Your assignment –
Scan the lines below and report each one containing "boxes" by copying it.

Document understanding data

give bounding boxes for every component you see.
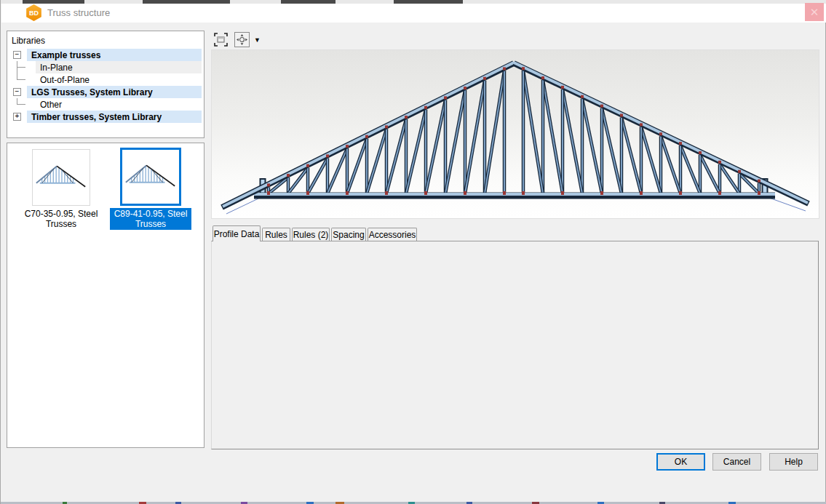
tree-branch-line — [17, 98, 25, 105]
tree-item-label: Timber trusses, System Library — [30, 112, 162, 122]
tree-item-timber-trusses[interactable]: + Timber trusses, System Library — [8, 111, 203, 123]
tab-profile-data[interactable]: Profile Data — [213, 225, 261, 241]
libraries-label: Libraries — [12, 36, 45, 46]
truss-preview-viewport[interactable] — [211, 49, 819, 219]
ok-button[interactable]: OK — [656, 453, 705, 471]
truss-structure-dialog: BD Truss structure ✕ Libraries − Example… — [0, 0, 826, 504]
cancel-button[interactable]: Cancel — [712, 453, 761, 471]
window-title: Truss structure — [47, 7, 110, 18]
tree-item-label: In-Plane — [39, 63, 73, 73]
pan-icon — [237, 34, 247, 45]
libraries-tree: − Example trusses In-Plane Out-of-Plane … — [8, 49, 203, 123]
help-button[interactable]: Help — [769, 453, 818, 471]
truss-3d-drawing — [212, 50, 819, 218]
tree-item-in-plane[interactable]: In-Plane — [8, 61, 203, 73]
tree-item-other[interactable]: Other — [8, 98, 203, 111]
profile-data-tab-page — [211, 241, 819, 449]
thumbnail-image — [120, 148, 181, 206]
truss-thumbnail-panel: C70-35-0.95, Steel Trusses C89-41-0.95, … — [7, 143, 204, 448]
libraries-panel: Libraries − Example trusses In-Plane Out… — [7, 31, 204, 138]
tree-item-label: Out-of-Plane — [39, 75, 90, 85]
thumbnail-caption: C70-35-0.95, Steel Trusses — [20, 208, 102, 230]
tree-branch-line — [17, 73, 25, 80]
tree-item-out-of-plane[interactable]: Out-of-Plane — [8, 73, 203, 86]
pan-dropdown-caret[interactable]: ▼ — [254, 36, 261, 44]
tree-item-label: Example trusses — [30, 50, 100, 60]
zoom-extents-button[interactable] — [213, 32, 229, 47]
collapse-icon[interactable]: − — [13, 51, 21, 59]
title-bar: BD Truss structure ✕ — [1, 4, 826, 23]
app-logo-icon: BD — [25, 4, 42, 21]
tree-item-example-trusses[interactable]: − Example trusses — [8, 49, 203, 61]
tree-item-label: Other — [39, 100, 62, 110]
expand-icon[interactable]: + — [13, 113, 21, 121]
pan-button[interactable] — [234, 32, 250, 47]
tab-rules-2[interactable]: Rules (2) — [292, 228, 330, 241]
mini-truss-drawing — [33, 156, 90, 199]
thumbnail-c70-35[interactable]: C70-35-0.95, Steel Trusses — [20, 149, 102, 230]
close-button[interactable]: ✕ — [805, 3, 824, 21]
tab-rules[interactable]: Rules — [262, 228, 290, 241]
thumbnail-caption: C89-41-0.95, Steel Trusses — [110, 208, 191, 230]
collapse-icon[interactable]: − — [13, 88, 21, 96]
zoom-extents-icon — [214, 33, 228, 47]
thumbnail-image — [32, 149, 90, 206]
tab-spacing[interactable]: Spacing — [331, 228, 366, 241]
tree-item-lgs-trusses[interactable]: − LGS Trusses, System Library — [8, 86, 203, 98]
close-icon: ✕ — [810, 6, 819, 19]
tree-item-label: LGS Trusses, System Library — [30, 87, 153, 97]
thumbnail-c89-41[interactable]: C89-41-0.95, Steel Trusses — [110, 148, 191, 230]
tree-branch-line — [17, 61, 25, 68]
tab-accessories[interactable]: Accessories — [368, 228, 417, 241]
mini-truss-drawing — [122, 156, 179, 198]
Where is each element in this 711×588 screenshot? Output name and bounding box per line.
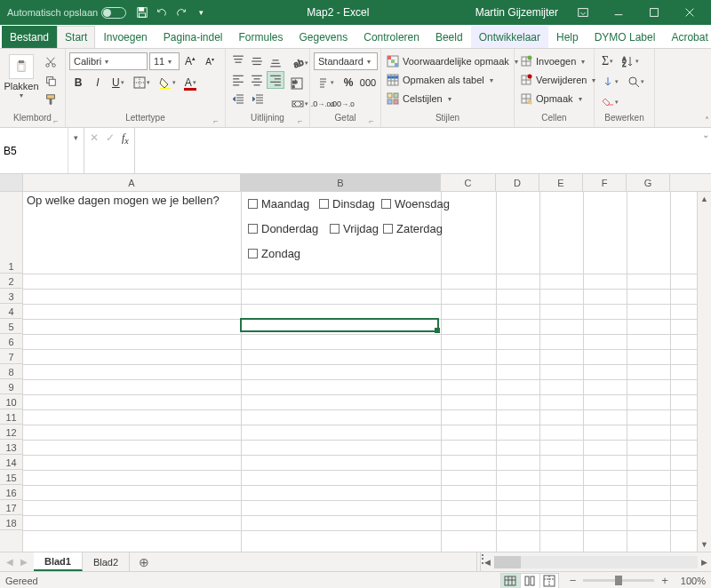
dialog-launcher-icon[interactable]: ⌐ xyxy=(366,116,377,127)
increase-decimal-icon[interactable]: .0→.00 xyxy=(314,95,332,113)
tab-invoegen[interactable]: Invoegen xyxy=(95,26,155,48)
accounting-format-icon[interactable]: ▾ xyxy=(314,74,338,91)
decrease-indent-icon[interactable] xyxy=(229,91,247,108)
sort-filter-button[interactable]: AZ▾ xyxy=(619,52,643,70)
insert-cells-button[interactable]: Invoegen▾ xyxy=(518,52,587,70)
dialog-launcher-icon[interactable]: ⌐ xyxy=(211,116,221,127)
copy-icon[interactable] xyxy=(43,73,59,89)
fill-button[interactable]: ▾ xyxy=(598,73,622,91)
tab-help[interactable]: Help xyxy=(548,26,587,48)
dialog-launcher-icon[interactable]: ⌐ xyxy=(295,116,306,127)
checkbox-zondag[interactable]: Zondag xyxy=(248,247,300,260)
format-painter-icon[interactable] xyxy=(43,91,59,107)
hscroll-track[interactable] xyxy=(494,556,698,568)
conditional-formatting-button[interactable]: Voorwaardelijke opmaak▾ xyxy=(385,52,520,70)
col-header-E[interactable]: E xyxy=(539,174,583,191)
vertical-scrollbar[interactable]: ▲ ▼ xyxy=(697,192,711,552)
increase-indent-icon[interactable] xyxy=(249,91,267,108)
row-header-1[interactable]: 1 xyxy=(0,192,22,274)
checkbox-vrijdag[interactable]: Vrijdag xyxy=(330,222,379,235)
zoom-out-button[interactable]: − xyxy=(566,574,580,587)
row-header-8[interactable]: 8 xyxy=(0,364,22,379)
italic-button[interactable]: I xyxy=(89,74,107,91)
increase-font-icon[interactable]: A▴ xyxy=(181,52,199,70)
ribbon-options-icon[interactable] xyxy=(565,0,601,25)
bold-button[interactable]: B xyxy=(69,74,87,91)
maximize-button[interactable] xyxy=(636,0,672,25)
page-break-view-icon[interactable] xyxy=(539,573,559,589)
row-header-3[interactable]: 3 xyxy=(0,289,22,304)
row-header-12[interactable]: 12 xyxy=(0,425,22,440)
hscroll-thumb[interactable] xyxy=(494,556,521,568)
select-all-corner[interactable] xyxy=(0,174,23,191)
page-layout-view-icon[interactable] xyxy=(520,573,539,589)
row-header-18[interactable]: 18 xyxy=(0,515,22,530)
decrease-decimal-icon[interactable]: .00→.0 xyxy=(333,95,351,113)
row-header-9[interactable]: 9 xyxy=(0,379,22,394)
decrease-font-icon[interactable]: A▾ xyxy=(201,52,219,70)
tab-beeld[interactable]: Beeld xyxy=(427,26,471,48)
collapse-ribbon-icon[interactable]: ˄ xyxy=(705,115,709,125)
col-header-F[interactable]: F xyxy=(583,174,627,191)
tab-formules[interactable]: Formules xyxy=(231,26,292,48)
font-size-combo[interactable]: 11▾ xyxy=(149,52,180,70)
row-header-15[interactable]: 15 xyxy=(0,470,22,485)
font-name-combo[interactable]: Calibri▾ xyxy=(69,52,148,70)
formula-input[interactable]: ⌄ xyxy=(135,128,711,173)
tab-start[interactable]: Start xyxy=(57,26,95,48)
row-header-5[interactable]: 5 xyxy=(0,319,22,334)
align-left-icon[interactable] xyxy=(229,71,247,89)
cell-styles-button[interactable]: Celstijlen▾ xyxy=(385,90,453,107)
active-cell[interactable] xyxy=(240,318,439,332)
align-right-icon[interactable] xyxy=(267,71,284,89)
comma-format-icon[interactable]: 000 xyxy=(359,74,377,91)
minimize-button[interactable] xyxy=(601,0,636,25)
wrap-text-icon[interactable]: abc xyxy=(288,75,306,92)
cells-area[interactable]: Op welke dagen mogen we je bellen?Maanda… xyxy=(23,192,711,552)
cancel-formula-icon[interactable]: ✕ xyxy=(90,131,99,144)
zoom-slider[interactable] xyxy=(583,579,654,582)
format-as-table-button[interactable]: Opmaken als tabel▾ xyxy=(385,71,495,89)
checkbox-dinsdag[interactable]: Dinsdag xyxy=(319,197,375,211)
col-header-A[interactable]: A xyxy=(23,174,241,191)
autosum-button[interactable]: Σ▾ xyxy=(598,52,617,70)
checkbox-donderdag[interactable]: Donderdag xyxy=(248,222,318,235)
user-name[interactable]: Martin Gijzemijter xyxy=(468,6,565,19)
redo-icon[interactable] xyxy=(174,5,188,20)
find-select-button[interactable]: ▾ xyxy=(624,73,648,91)
name-box-dropdown-icon[interactable]: ▾ xyxy=(68,128,84,173)
checkbox-woensdag[interactable]: Woensdag xyxy=(381,197,450,211)
qat-dropdown-icon[interactable]: ▾ xyxy=(194,5,208,20)
scroll-right-icon[interactable]: ▶ xyxy=(699,558,709,567)
number-format-combo[interactable]: Standaard▾ xyxy=(314,52,378,70)
scroll-up-icon[interactable]: ▲ xyxy=(698,192,711,206)
autosave-toggle[interactable]: Automatisch opslaan xyxy=(4,7,130,19)
col-header-G[interactable]: G xyxy=(627,174,670,191)
format-cells-button[interactable]: Opmaak▾ xyxy=(518,90,584,107)
borders-button[interactable]: ▾ xyxy=(130,74,154,91)
save-icon[interactable] xyxy=(135,5,149,20)
horizontal-scrollbar[interactable]: ◀ ▶ xyxy=(480,552,711,571)
delete-cells-button[interactable]: Verwijderen▾ xyxy=(518,71,597,89)
scroll-down-icon[interactable]: ▼ xyxy=(698,537,711,552)
dialog-launcher-icon[interactable]: ⌐ xyxy=(51,116,61,127)
sheet-next-icon[interactable]: ▶ xyxy=(18,557,30,567)
fill-color-button[interactable]: ▾ xyxy=(156,74,180,91)
checkbox-zaterdag[interactable]: Zaterdag xyxy=(383,222,443,235)
new-sheet-button[interactable]: ⊕ xyxy=(130,552,158,571)
row-header-6[interactable]: 6 xyxy=(0,334,22,349)
row-header-14[interactable]: 14 xyxy=(0,455,22,470)
tab-controleren[interactable]: Controleren xyxy=(356,26,427,48)
row-header-11[interactable]: 11 xyxy=(0,409,22,425)
normal-view-icon[interactable] xyxy=(500,573,520,589)
clear-button[interactable]: ▾ xyxy=(598,93,622,111)
sheet-prev-icon[interactable]: ◀ xyxy=(4,557,16,567)
col-header-D[interactable]: D xyxy=(496,174,539,191)
row-header-4[interactable]: 4 xyxy=(0,304,22,319)
percent-format-icon[interactable]: % xyxy=(340,74,357,91)
merge-center-button[interactable]: ▾ xyxy=(288,95,312,113)
col-header-C[interactable]: C xyxy=(441,174,496,191)
tab-acrobat[interactable]: Acrobat xyxy=(663,26,711,48)
row-header-13[interactable]: 13 xyxy=(0,440,22,455)
name-box[interactable]: ▾ xyxy=(0,128,84,173)
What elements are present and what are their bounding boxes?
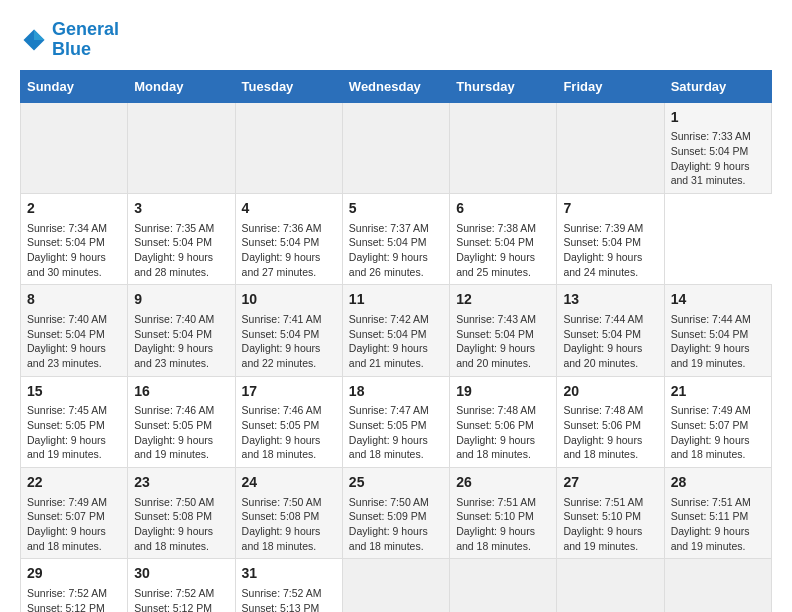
calendar-cell: 7Sunrise: 7:39 AMSunset: 5:04 PMDaylight… <box>557 193 664 284</box>
day-info: Sunrise: 7:36 AMSunset: 5:04 PMDaylight:… <box>242 221 336 280</box>
logo: General Blue <box>20 20 119 60</box>
day-number: 20 <box>563 382 657 402</box>
day-number: 16 <box>134 382 228 402</box>
header-tuesday: Tuesday <box>235 70 342 102</box>
day-number: 9 <box>134 290 228 310</box>
calendar-cell: 21Sunrise: 7:49 AMSunset: 5:07 PMDayligh… <box>664 376 771 467</box>
day-number: 11 <box>349 290 443 310</box>
calendar-cell: 17Sunrise: 7:46 AMSunset: 5:05 PMDayligh… <box>235 376 342 467</box>
day-number: 28 <box>671 473 765 493</box>
day-info: Sunrise: 7:44 AMSunset: 5:04 PMDaylight:… <box>563 312 657 371</box>
calendar-cell: 8Sunrise: 7:40 AMSunset: 5:04 PMDaylight… <box>21 285 128 376</box>
calendar-cell <box>342 559 449 612</box>
day-number: 26 <box>456 473 550 493</box>
calendar-cell: 20Sunrise: 7:48 AMSunset: 5:06 PMDayligh… <box>557 376 664 467</box>
day-info: Sunrise: 7:46 AMSunset: 5:05 PMDaylight:… <box>134 403 228 462</box>
calendar-cell <box>450 559 557 612</box>
day-number: 10 <box>242 290 336 310</box>
calendar-cell: 16Sunrise: 7:46 AMSunset: 5:05 PMDayligh… <box>128 376 235 467</box>
day-number: 23 <box>134 473 228 493</box>
calendar-cell: 9Sunrise: 7:40 AMSunset: 5:04 PMDaylight… <box>128 285 235 376</box>
day-info: Sunrise: 7:46 AMSunset: 5:05 PMDaylight:… <box>242 403 336 462</box>
calendar-cell: 30Sunrise: 7:52 AMSunset: 5:12 PMDayligh… <box>128 559 235 612</box>
day-info: Sunrise: 7:35 AMSunset: 5:04 PMDaylight:… <box>134 221 228 280</box>
calendar-cell: 29Sunrise: 7:52 AMSunset: 5:12 PMDayligh… <box>21 559 128 612</box>
day-info: Sunrise: 7:52 AMSunset: 5:12 PMDaylight:… <box>27 586 121 612</box>
day-info: Sunrise: 7:44 AMSunset: 5:04 PMDaylight:… <box>671 312 765 371</box>
calendar-cell: 1Sunrise: 7:33 AMSunset: 5:04 PMDaylight… <box>664 102 771 193</box>
header-monday: Monday <box>128 70 235 102</box>
calendar-week-row: 15Sunrise: 7:45 AMSunset: 5:05 PMDayligh… <box>21 376 772 467</box>
calendar-week-row: 8Sunrise: 7:40 AMSunset: 5:04 PMDaylight… <box>21 285 772 376</box>
day-number: 25 <box>349 473 443 493</box>
calendar-cell: 28Sunrise: 7:51 AMSunset: 5:11 PMDayligh… <box>664 467 771 558</box>
day-number: 6 <box>456 199 550 219</box>
day-info: Sunrise: 7:52 AMSunset: 5:12 PMDaylight:… <box>134 586 228 612</box>
day-number: 12 <box>456 290 550 310</box>
day-number: 13 <box>563 290 657 310</box>
day-info: Sunrise: 7:40 AMSunset: 5:04 PMDaylight:… <box>134 312 228 371</box>
day-number: 14 <box>671 290 765 310</box>
day-info: Sunrise: 7:38 AMSunset: 5:04 PMDaylight:… <box>456 221 550 280</box>
day-number: 5 <box>349 199 443 219</box>
day-number: 17 <box>242 382 336 402</box>
header-wednesday: Wednesday <box>342 70 449 102</box>
day-number: 21 <box>671 382 765 402</box>
calendar-cell: 24Sunrise: 7:50 AMSunset: 5:08 PMDayligh… <box>235 467 342 558</box>
day-number: 19 <box>456 382 550 402</box>
day-info: Sunrise: 7:47 AMSunset: 5:05 PMDaylight:… <box>349 403 443 462</box>
calendar-cell: 19Sunrise: 7:48 AMSunset: 5:06 PMDayligh… <box>450 376 557 467</box>
calendar-cell <box>235 102 342 193</box>
day-number: 24 <box>242 473 336 493</box>
day-info: Sunrise: 7:51 AMSunset: 5:10 PMDaylight:… <box>456 495 550 554</box>
calendar-week-row: 22Sunrise: 7:49 AMSunset: 5:07 PMDayligh… <box>21 467 772 558</box>
day-info: Sunrise: 7:39 AMSunset: 5:04 PMDaylight:… <box>563 221 657 280</box>
calendar-cell <box>557 102 664 193</box>
calendar-cell: 18Sunrise: 7:47 AMSunset: 5:05 PMDayligh… <box>342 376 449 467</box>
day-number: 31 <box>242 564 336 584</box>
day-info: Sunrise: 7:48 AMSunset: 5:06 PMDaylight:… <box>563 403 657 462</box>
day-number: 8 <box>27 290 121 310</box>
logo-icon <box>20 26 48 54</box>
calendar-cell: 3Sunrise: 7:35 AMSunset: 5:04 PMDaylight… <box>128 193 235 284</box>
page-header: General Blue <box>20 20 772 60</box>
calendar-cell: 26Sunrise: 7:51 AMSunset: 5:10 PMDayligh… <box>450 467 557 558</box>
calendar-cell: 23Sunrise: 7:50 AMSunset: 5:08 PMDayligh… <box>128 467 235 558</box>
calendar-cell: 13Sunrise: 7:44 AMSunset: 5:04 PMDayligh… <box>557 285 664 376</box>
calendar-header-row: SundayMondayTuesdayWednesdayThursdayFrid… <box>21 70 772 102</box>
calendar-cell: 11Sunrise: 7:42 AMSunset: 5:04 PMDayligh… <box>342 285 449 376</box>
day-info: Sunrise: 7:50 AMSunset: 5:08 PMDaylight:… <box>242 495 336 554</box>
calendar-cell: 2Sunrise: 7:34 AMSunset: 5:04 PMDaylight… <box>21 193 128 284</box>
day-number: 4 <box>242 199 336 219</box>
day-info: Sunrise: 7:48 AMSunset: 5:06 PMDaylight:… <box>456 403 550 462</box>
day-info: Sunrise: 7:49 AMSunset: 5:07 PMDaylight:… <box>671 403 765 462</box>
calendar-week-row: 2Sunrise: 7:34 AMSunset: 5:04 PMDaylight… <box>21 193 772 284</box>
day-number: 18 <box>349 382 443 402</box>
calendar-cell: 14Sunrise: 7:44 AMSunset: 5:04 PMDayligh… <box>664 285 771 376</box>
header-thursday: Thursday <box>450 70 557 102</box>
day-info: Sunrise: 7:51 AMSunset: 5:10 PMDaylight:… <box>563 495 657 554</box>
day-info: Sunrise: 7:37 AMSunset: 5:04 PMDaylight:… <box>349 221 443 280</box>
day-info: Sunrise: 7:51 AMSunset: 5:11 PMDaylight:… <box>671 495 765 554</box>
header-friday: Friday <box>557 70 664 102</box>
calendar-cell: 6Sunrise: 7:38 AMSunset: 5:04 PMDaylight… <box>450 193 557 284</box>
day-number: 1 <box>671 108 765 128</box>
calendar-cell <box>21 102 128 193</box>
calendar-cell: 25Sunrise: 7:50 AMSunset: 5:09 PMDayligh… <box>342 467 449 558</box>
day-number: 7 <box>563 199 657 219</box>
calendar-cell: 12Sunrise: 7:43 AMSunset: 5:04 PMDayligh… <box>450 285 557 376</box>
day-info: Sunrise: 7:40 AMSunset: 5:04 PMDaylight:… <box>27 312 121 371</box>
calendar-cell: 27Sunrise: 7:51 AMSunset: 5:10 PMDayligh… <box>557 467 664 558</box>
header-saturday: Saturday <box>664 70 771 102</box>
calendar-week-row: 29Sunrise: 7:52 AMSunset: 5:12 PMDayligh… <box>21 559 772 612</box>
day-info: Sunrise: 7:45 AMSunset: 5:05 PMDaylight:… <box>27 403 121 462</box>
logo-text: General Blue <box>52 20 119 60</box>
calendar-week-row: 1Sunrise: 7:33 AMSunset: 5:04 PMDaylight… <box>21 102 772 193</box>
svg-marker-1 <box>34 29 45 40</box>
day-info: Sunrise: 7:50 AMSunset: 5:09 PMDaylight:… <box>349 495 443 554</box>
day-info: Sunrise: 7:42 AMSunset: 5:04 PMDaylight:… <box>349 312 443 371</box>
calendar-table: SundayMondayTuesdayWednesdayThursdayFrid… <box>20 70 772 612</box>
calendar-cell: 22Sunrise: 7:49 AMSunset: 5:07 PMDayligh… <box>21 467 128 558</box>
day-info: Sunrise: 7:33 AMSunset: 5:04 PMDaylight:… <box>671 129 765 188</box>
day-number: 2 <box>27 199 121 219</box>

Task result –
give bounding boxes for every component you see.
What elements are present and what are their bounding boxes?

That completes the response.